- Opening Delimiter -

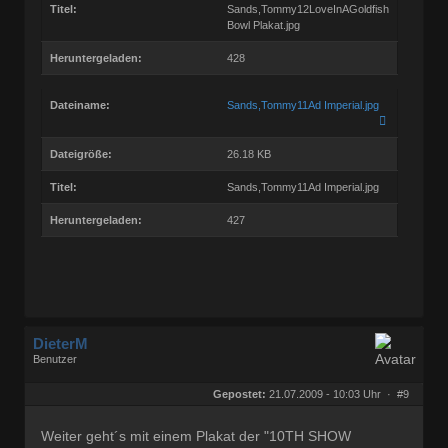
Titel:
Sands,Tommy12LoveInAGoldfish
Bowl Plakat.jpg
Heruntergeladen:
428
Dateiname:
Sands,Tommy11Ad Imperial.jpg
Dateigröße:
26.18 KB
Titel:
Sands,Tommy11Ad Imperial.jpg
Heruntergeladen:
427
DieterM
Benutzer
Geschlecht:
keine Angabe
Herkunft:
Bonn
Gepostet:
21.07.2009 - 10:03 Uhr ·
#9
Beiträge:
68772
Dabei seit:
03 / 2005
Weiter geht´s mit einem Plakat der "10TH SHOW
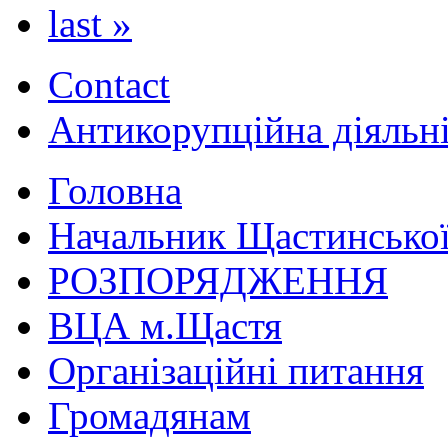
last »
Contact
Антикорупційна діяльн
Головна
Начальник Щастинської
РОЗПОРЯДЖЕННЯ
ВЦА м.Щастя
Організаційні питання
Громадянам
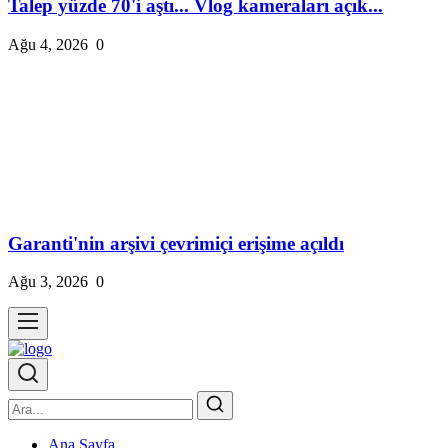
Talep yüzde 70'i aştı... Vlog kameraları açık...
Ağu 4, 2026
0
Garanti'nin arşivi çevrimiçi erişime açıldı
Ağu 3, 2026
0
Ana Sayfa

- Closing Delimiter -

[About this exercise]:
Search the data and copy each line containing "Plakat".

[Answer for this exercise]:
Bowl Plakat.jpg
Weiter geht´s mit einem Plakat der "10TH SHOW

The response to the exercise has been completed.